The influence of CpG islands methylation on the expression of the SNCA gene does not seem to be limited to the promoter region of the gene that regulates transcription, but extends to other regions such as intron 1 and exon 1 ^52-54, which have been studied in α-synucleopathies; nevertheless, to date, there are no studies oriented to alcoholism. Due to the limited evidence on the changes of SNCA methylation in alcoholics, it is necessary to do more research to know the influence of methylation on mRNA expression.
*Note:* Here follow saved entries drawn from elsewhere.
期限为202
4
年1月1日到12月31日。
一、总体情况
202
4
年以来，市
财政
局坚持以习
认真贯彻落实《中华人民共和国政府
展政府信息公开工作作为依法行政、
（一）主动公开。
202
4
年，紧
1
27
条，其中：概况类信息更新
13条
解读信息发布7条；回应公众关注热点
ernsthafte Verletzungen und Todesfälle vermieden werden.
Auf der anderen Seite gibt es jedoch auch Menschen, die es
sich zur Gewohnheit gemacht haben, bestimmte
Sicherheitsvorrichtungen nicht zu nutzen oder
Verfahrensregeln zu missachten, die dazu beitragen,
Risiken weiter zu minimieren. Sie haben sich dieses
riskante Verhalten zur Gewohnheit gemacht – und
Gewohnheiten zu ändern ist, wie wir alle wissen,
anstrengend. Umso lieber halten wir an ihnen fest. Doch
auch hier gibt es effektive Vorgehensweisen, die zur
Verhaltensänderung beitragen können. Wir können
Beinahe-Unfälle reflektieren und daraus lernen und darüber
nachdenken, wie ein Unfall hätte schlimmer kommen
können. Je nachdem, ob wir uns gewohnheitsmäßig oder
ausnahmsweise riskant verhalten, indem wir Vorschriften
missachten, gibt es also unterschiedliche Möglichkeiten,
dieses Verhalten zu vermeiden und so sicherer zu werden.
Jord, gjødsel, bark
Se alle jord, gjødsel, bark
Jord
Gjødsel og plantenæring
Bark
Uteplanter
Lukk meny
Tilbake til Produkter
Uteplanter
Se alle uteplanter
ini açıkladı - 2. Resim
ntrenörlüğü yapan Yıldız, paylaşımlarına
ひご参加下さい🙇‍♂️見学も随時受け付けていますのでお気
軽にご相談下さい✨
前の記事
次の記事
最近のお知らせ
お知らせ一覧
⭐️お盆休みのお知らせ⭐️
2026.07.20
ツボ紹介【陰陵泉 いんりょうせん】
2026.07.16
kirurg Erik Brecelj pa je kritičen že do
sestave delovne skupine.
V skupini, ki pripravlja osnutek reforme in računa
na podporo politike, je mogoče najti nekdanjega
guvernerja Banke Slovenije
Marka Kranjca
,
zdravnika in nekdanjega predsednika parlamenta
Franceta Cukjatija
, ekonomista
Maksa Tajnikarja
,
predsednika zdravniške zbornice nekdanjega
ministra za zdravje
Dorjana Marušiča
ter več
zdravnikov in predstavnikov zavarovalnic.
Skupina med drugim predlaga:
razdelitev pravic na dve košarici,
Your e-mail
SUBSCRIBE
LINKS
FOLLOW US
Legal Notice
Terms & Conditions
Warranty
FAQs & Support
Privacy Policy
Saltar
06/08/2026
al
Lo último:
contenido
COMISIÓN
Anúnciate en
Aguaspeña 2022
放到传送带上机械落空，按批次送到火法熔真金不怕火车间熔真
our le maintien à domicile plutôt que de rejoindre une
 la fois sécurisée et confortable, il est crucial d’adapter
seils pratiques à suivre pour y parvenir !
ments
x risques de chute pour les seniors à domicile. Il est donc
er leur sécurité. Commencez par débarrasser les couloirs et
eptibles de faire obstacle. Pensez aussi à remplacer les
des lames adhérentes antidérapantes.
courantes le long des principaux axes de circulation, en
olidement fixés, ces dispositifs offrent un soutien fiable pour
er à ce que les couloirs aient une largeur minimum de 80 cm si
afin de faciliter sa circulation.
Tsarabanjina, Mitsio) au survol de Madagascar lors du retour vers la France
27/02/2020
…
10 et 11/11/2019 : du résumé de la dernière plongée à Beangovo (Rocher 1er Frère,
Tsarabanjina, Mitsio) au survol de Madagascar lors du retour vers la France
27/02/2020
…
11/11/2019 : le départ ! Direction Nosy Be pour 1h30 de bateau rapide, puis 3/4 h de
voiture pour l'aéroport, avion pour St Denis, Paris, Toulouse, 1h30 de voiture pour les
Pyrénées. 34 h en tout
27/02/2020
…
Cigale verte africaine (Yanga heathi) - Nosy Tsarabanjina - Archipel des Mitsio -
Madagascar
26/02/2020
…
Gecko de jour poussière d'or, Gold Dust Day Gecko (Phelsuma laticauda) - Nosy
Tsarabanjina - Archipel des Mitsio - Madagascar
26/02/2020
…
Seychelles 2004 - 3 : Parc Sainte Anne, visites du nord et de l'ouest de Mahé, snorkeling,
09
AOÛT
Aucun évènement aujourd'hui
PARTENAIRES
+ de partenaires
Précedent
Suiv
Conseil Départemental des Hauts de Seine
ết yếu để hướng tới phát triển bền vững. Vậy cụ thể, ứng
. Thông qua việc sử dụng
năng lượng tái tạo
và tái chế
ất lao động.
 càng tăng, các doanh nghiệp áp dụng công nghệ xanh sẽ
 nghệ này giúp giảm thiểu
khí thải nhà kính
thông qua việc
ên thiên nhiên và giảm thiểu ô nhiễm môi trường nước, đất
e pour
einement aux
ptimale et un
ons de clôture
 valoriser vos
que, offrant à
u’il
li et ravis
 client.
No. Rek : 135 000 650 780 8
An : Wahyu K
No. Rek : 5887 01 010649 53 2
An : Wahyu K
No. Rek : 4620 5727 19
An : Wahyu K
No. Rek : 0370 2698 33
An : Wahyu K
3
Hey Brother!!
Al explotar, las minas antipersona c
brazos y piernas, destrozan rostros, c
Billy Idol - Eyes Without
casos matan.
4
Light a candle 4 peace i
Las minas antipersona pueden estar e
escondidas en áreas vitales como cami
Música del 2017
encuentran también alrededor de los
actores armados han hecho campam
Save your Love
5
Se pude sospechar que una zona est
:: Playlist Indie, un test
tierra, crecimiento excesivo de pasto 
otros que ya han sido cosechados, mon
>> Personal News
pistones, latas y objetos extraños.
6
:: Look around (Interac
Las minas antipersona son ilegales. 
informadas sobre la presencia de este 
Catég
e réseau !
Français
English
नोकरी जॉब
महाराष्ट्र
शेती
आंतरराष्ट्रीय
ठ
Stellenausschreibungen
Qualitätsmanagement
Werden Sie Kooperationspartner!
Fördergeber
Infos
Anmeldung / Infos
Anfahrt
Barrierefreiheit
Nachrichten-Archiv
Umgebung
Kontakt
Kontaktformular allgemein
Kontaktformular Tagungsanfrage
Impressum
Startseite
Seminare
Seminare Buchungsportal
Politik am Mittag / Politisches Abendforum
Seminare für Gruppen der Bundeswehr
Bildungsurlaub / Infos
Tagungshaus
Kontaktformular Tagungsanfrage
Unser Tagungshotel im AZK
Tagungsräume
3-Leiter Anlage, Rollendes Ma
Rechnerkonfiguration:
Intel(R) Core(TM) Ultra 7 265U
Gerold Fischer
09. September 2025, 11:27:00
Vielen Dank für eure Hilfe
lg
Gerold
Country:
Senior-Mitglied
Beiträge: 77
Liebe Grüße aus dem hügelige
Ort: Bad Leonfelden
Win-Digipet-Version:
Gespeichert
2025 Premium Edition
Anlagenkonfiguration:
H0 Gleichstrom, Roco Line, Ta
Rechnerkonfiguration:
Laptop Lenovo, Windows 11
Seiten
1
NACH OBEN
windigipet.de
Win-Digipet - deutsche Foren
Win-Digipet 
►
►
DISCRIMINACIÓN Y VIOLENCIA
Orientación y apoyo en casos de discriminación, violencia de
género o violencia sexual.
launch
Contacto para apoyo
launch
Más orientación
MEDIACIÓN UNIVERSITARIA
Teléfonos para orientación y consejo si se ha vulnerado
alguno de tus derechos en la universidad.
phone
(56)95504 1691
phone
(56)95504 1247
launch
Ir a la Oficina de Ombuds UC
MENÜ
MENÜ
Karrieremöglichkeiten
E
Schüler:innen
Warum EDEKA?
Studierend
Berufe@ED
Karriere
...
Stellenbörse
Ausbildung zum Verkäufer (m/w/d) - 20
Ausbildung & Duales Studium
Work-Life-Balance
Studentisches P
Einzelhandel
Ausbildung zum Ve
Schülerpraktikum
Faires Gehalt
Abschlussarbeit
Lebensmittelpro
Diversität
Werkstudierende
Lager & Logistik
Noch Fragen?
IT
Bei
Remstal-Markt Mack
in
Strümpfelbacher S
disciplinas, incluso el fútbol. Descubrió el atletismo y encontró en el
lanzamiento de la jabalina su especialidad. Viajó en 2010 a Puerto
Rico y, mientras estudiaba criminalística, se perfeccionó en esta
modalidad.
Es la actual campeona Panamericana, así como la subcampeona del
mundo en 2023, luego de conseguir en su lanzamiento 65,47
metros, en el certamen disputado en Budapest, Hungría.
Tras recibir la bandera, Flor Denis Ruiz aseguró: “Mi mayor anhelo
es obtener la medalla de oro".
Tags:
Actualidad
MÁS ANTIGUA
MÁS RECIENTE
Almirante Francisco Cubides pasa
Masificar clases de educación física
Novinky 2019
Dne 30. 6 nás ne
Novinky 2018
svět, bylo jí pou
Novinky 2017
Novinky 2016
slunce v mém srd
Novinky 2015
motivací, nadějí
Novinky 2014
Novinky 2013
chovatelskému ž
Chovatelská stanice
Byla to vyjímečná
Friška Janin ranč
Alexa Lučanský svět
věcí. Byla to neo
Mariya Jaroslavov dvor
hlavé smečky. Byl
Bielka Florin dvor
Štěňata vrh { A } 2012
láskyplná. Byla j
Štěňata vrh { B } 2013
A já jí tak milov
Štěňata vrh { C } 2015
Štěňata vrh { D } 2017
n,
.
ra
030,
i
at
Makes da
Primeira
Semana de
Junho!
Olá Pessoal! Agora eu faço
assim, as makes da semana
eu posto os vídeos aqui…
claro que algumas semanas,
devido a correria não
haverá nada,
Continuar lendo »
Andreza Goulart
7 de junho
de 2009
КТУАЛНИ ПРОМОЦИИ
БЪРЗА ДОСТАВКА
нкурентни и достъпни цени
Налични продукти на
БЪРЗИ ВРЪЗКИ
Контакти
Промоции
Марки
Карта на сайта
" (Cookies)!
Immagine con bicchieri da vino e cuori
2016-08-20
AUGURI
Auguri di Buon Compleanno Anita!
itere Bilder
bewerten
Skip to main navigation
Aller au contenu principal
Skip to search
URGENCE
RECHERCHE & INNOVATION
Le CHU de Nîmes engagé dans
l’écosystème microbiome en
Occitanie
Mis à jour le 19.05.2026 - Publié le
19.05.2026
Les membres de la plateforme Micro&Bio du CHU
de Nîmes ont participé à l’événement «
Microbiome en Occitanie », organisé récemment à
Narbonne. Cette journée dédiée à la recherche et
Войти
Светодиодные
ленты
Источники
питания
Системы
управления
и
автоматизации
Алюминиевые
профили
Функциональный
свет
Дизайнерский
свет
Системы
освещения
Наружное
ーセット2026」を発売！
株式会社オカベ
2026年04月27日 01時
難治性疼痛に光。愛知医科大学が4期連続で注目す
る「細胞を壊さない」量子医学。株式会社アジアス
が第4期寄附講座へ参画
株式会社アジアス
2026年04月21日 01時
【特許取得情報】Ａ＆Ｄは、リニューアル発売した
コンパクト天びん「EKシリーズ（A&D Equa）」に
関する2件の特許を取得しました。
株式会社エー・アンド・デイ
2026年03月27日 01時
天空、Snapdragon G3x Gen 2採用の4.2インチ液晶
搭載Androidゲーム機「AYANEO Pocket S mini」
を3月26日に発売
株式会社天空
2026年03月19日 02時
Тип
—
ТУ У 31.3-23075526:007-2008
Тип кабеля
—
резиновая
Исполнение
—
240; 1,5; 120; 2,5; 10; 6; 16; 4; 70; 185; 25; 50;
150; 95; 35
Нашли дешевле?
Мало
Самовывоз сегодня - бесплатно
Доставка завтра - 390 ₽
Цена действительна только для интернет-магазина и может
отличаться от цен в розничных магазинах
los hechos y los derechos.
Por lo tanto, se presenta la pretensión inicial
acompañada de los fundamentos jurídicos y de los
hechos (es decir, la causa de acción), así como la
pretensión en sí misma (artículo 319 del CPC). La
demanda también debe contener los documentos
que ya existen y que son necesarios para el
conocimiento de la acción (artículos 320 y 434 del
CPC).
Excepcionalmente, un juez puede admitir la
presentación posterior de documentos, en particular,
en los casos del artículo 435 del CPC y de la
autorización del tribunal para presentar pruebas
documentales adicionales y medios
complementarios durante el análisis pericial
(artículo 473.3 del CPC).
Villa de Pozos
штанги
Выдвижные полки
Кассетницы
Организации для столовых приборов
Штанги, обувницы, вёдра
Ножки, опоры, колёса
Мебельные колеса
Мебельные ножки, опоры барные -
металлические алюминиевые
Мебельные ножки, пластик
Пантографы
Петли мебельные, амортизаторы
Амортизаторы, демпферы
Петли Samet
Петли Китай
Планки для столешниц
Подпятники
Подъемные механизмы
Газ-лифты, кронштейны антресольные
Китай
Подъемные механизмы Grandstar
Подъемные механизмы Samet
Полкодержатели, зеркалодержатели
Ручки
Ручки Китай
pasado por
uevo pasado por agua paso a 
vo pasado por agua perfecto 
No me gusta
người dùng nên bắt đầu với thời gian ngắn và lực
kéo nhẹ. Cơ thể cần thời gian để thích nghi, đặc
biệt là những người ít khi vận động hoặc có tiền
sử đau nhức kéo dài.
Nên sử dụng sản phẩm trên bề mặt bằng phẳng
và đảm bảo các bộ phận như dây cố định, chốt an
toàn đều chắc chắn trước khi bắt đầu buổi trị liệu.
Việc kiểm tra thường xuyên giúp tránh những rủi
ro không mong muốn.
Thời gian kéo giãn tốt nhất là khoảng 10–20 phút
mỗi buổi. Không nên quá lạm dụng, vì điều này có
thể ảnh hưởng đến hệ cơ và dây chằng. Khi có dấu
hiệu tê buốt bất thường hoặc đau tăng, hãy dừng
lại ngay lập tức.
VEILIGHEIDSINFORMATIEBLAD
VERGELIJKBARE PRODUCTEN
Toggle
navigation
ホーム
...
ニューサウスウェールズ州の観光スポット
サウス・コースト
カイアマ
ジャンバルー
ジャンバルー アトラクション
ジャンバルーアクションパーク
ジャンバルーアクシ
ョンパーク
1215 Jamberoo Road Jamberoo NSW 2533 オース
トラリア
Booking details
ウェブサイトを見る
MiRNAs, another regulatory mechanism, are non-coding oligonucleotides that have an important role in the post-transcriptional regulation of gene expression and mRNA degradation. They are widely found in the brain, affecting its development, neuronal differentiation, synapses and neurogenesis. ⁵⁵ MiRNAs intervene in adaptations after exposure to alcohol in cellular, animal and human models ¹⁶; in alcoholics, a relationship between reduced gene expression and the ]presence of around 35 different types of miRNA has been identified. ⁵⁵

MicroRNA-7 expressed in neurons represses α-synuclein expression through the three prime untranslated region (3'-UTR) of the mRNA, and inhibits cell death mediated by SNCA; however, in mice with dopaminergic neurotoxicity with MPTP injections (neurotoxin, 1-methyl-4-phenyl-1,2,3,6-tetrahydropyridine) and in cells that were transfected with constructs that expressed α-synuclein, in the absence or presence of miRNA-7 and exposure to hydrogen peroxide, it was observed that the decrease of the expression of miR-7 increases the expression of SNCA. ⁵⁵

This is confirmed by recent studies in mice injected with a lentiviral vector that mediates miRNA-7 expression in complementary binding sites to induce the loss of miRNA-7 function, where there was an increase in SNCA expression in vitro and in vivo, dopaminergic neuronal death and reduction of striatal dopamine. ¹⁴

After exposure of cerebral cortical neural precursors of mouse fetus to doses of alcohol equivalent to those consumed by alcoholics, suppression was observed in the expression of four miRNA: miR-21, 335, 9 and 153. ⁵⁶ MiRNA-153 acts to degrade mRNA and has been identified as a regulator of the levels of SNCA expression, which, when overexpressed together with miRNA-7, significantly reduces the expression of SCNA and its reduction increases it. ¹³

In short, as a result of genetic or epigenetic modifications in SNCA, the polymorphisms, the methylation status of CpG islands and miRNAs contribute to the differential expression of SNCA and to neuroadaptation (Figure 4).

Figure 4 * They seem to influence SNCA expression, but there is still no research in subjects with high alcohol consumption. Source: Own elaboration.